How To Prototype Your App With People (Using Mechanical Turk)

Ted Mann SS When my iOS app SnipSnap was accepted to DreamIt Ventures two years ago, it was little more than a screencast and a high-fidelity prototype built on Keynote templates. Vaporwear. We were planning to build a fairly sophisticated OCR app for coupons and had zero technology. But we learned you can overpromise like this with early features--if you know your way around Amazon's Mechanical Turk service.

M-turk, as it's known for short, allows you to outsource small jobs to real people. You can route tasks there via their API, allowing your app to deliver work to remote workers and then take back the results. Without all those outsource workers, we never would have been able to get SnipSnap working at the scale needed to prove out the capital investment in writing OCR software.

Step 1. Proving Out The Concept

The goal of our iOS app was to parse out all coupon details and then return back a digital version ready to redeem in-store. We thought of it as DIY mobile couponing. I knew the concept would work in stores, as I'd spent the prior six months photographing coupons--Babies "R" Us, Macy's, Bed Bath & Beyond, Target--and then successfully redeeming them off my phone's camera roll. It just worked. I knew how much more valuable this experience would be in app form, with all the structured coupon data enabling features like expiration-date alerts and location-based reminders and scannable barcodes.

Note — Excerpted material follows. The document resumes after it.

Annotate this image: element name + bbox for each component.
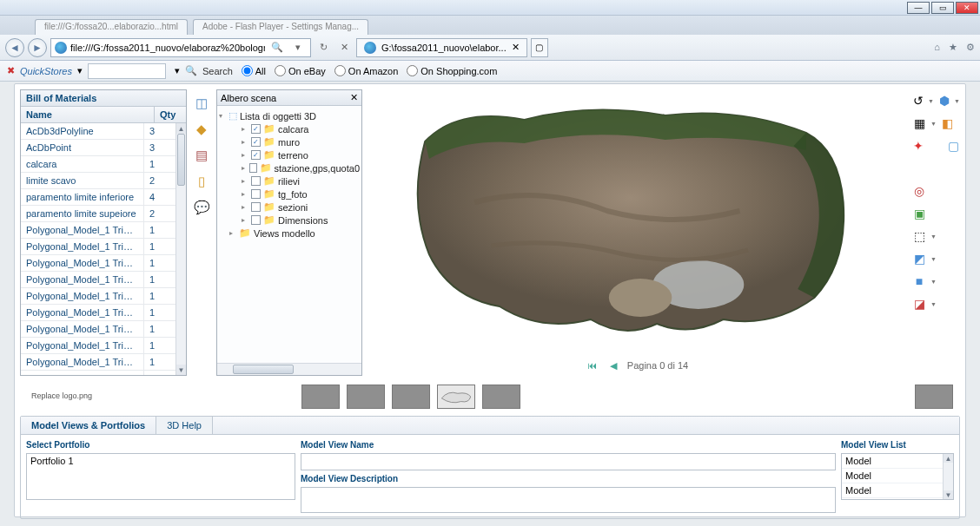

Having seen the effectiveness of Optical Character Recognition (OCR) at powering a class of business-card scanning apps, like WordCard Mobile and CardSnap, I figured we could take that same approach and apply it to coupons. Thus was born my spiffy prototype and lofty promises to the DreamIt selection committee. After quitting my nice stable job at Gannett, and reassuring my pregnant wife all the while, I ventured off to West Philadelphia to build this seemingly simple utility in three months or less. It took less than one week to realize how horribly misguided I'd been.

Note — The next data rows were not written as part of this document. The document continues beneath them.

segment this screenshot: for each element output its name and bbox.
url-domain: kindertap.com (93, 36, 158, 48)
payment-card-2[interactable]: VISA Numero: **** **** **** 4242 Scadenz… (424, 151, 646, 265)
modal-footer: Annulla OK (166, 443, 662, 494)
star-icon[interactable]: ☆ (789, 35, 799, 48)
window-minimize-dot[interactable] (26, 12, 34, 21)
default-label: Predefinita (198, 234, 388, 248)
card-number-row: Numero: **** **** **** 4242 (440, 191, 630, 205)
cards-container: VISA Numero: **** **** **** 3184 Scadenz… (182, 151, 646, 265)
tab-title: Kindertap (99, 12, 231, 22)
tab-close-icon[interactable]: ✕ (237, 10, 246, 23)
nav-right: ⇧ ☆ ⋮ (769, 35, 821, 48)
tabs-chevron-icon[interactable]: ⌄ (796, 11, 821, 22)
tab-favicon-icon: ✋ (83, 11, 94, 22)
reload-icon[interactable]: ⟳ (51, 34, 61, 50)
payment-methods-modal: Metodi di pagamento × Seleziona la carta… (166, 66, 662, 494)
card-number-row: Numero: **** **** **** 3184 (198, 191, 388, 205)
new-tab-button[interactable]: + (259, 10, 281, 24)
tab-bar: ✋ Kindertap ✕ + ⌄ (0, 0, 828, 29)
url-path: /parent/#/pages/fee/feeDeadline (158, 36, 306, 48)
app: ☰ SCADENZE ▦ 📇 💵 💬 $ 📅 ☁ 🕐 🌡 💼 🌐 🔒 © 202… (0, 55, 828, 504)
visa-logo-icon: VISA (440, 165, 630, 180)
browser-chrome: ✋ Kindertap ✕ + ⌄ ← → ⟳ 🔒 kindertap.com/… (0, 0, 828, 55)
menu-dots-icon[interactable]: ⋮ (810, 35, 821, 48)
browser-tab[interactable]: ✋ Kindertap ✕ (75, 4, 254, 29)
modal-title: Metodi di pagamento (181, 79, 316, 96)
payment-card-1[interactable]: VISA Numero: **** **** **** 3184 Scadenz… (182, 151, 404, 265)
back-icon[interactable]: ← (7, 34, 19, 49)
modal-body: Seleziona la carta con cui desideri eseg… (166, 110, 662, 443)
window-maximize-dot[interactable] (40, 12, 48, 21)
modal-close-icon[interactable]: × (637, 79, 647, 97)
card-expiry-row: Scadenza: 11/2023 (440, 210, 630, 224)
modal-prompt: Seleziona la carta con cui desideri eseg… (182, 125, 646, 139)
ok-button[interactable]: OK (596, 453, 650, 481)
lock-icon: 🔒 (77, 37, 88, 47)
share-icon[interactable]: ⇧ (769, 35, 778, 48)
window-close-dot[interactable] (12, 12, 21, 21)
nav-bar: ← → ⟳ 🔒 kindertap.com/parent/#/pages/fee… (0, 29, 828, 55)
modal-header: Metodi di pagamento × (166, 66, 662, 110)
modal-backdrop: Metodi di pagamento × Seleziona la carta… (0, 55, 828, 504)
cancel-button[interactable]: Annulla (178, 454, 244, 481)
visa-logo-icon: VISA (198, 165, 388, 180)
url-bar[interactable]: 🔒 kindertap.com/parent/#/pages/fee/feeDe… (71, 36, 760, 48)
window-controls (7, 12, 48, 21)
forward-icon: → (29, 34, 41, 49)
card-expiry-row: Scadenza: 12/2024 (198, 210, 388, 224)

Sh*t, ORC Software Is Hard

OCR on coupons was, quite simply, a bad idea. We tested every option--from the free, open-source Tesseract OCR library, to Abbyy's crazy expensive in-app SDK and various other server-side OCR products. The app could extract some text, but not nearly enough.

The problem: Coupon layout is sloppy, irregular, and unstructured. Perhaps most problematic, even when we did extract text, we had to formulate countless natural-language patterns to be able to parse the text into the appropriate fields, like the expiration date. Our mentor put it bluntly: Our approach was DOA.

Around the same time, I heard about another business card scanning app, one that had been acquired by LinkedIn. When I first used CardMunch I was disappointed; it didn't give you a result instantly. But then, after a few minutes, the details of the card were identified perfectly. How'd they do that with just a semi-blurry photo? I puzzled over this for weeks until a much smarter entrepreneur friend gave me a clue: "Dude, they're just Turking 'em."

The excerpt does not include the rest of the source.